____ Material for the task
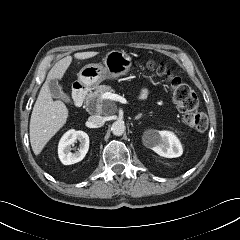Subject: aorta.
<instances>
[{
    "mask_svg": "<svg viewBox=\"0 0 240 240\" xmlns=\"http://www.w3.org/2000/svg\"><path fill=\"white\" fill-rule=\"evenodd\" d=\"M125 124L122 121H115L111 126V131L115 136H121L125 132Z\"/></svg>",
    "mask_w": 240,
    "mask_h": 240,
    "instance_id": "aorta-1",
    "label": "aorta"
}]
</instances>
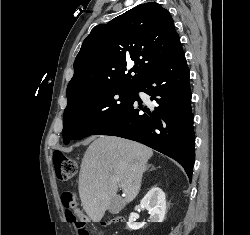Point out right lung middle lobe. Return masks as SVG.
Wrapping results in <instances>:
<instances>
[{
  "label": "right lung middle lobe",
  "instance_id": "1",
  "mask_svg": "<svg viewBox=\"0 0 250 235\" xmlns=\"http://www.w3.org/2000/svg\"><path fill=\"white\" fill-rule=\"evenodd\" d=\"M135 91L136 87L106 88L69 102L63 116L64 144L93 135L127 106Z\"/></svg>",
  "mask_w": 250,
  "mask_h": 235
}]
</instances>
________
Every line from the one with "Point out right" through the last line of the listing above must be written out exactly, and no picture may appear.

■ **Response to this exercise**
Point out right lung middle lobe. Return masks as SVG.
Wrapping results in <instances>:
<instances>
[{
  "label": "right lung middle lobe",
  "instance_id": "1",
  "mask_svg": "<svg viewBox=\"0 0 250 235\" xmlns=\"http://www.w3.org/2000/svg\"><path fill=\"white\" fill-rule=\"evenodd\" d=\"M135 91L136 87L106 88L69 102L63 116L64 144L93 135L127 106Z\"/></svg>",
  "mask_w": 250,
  "mask_h": 235
}]
</instances>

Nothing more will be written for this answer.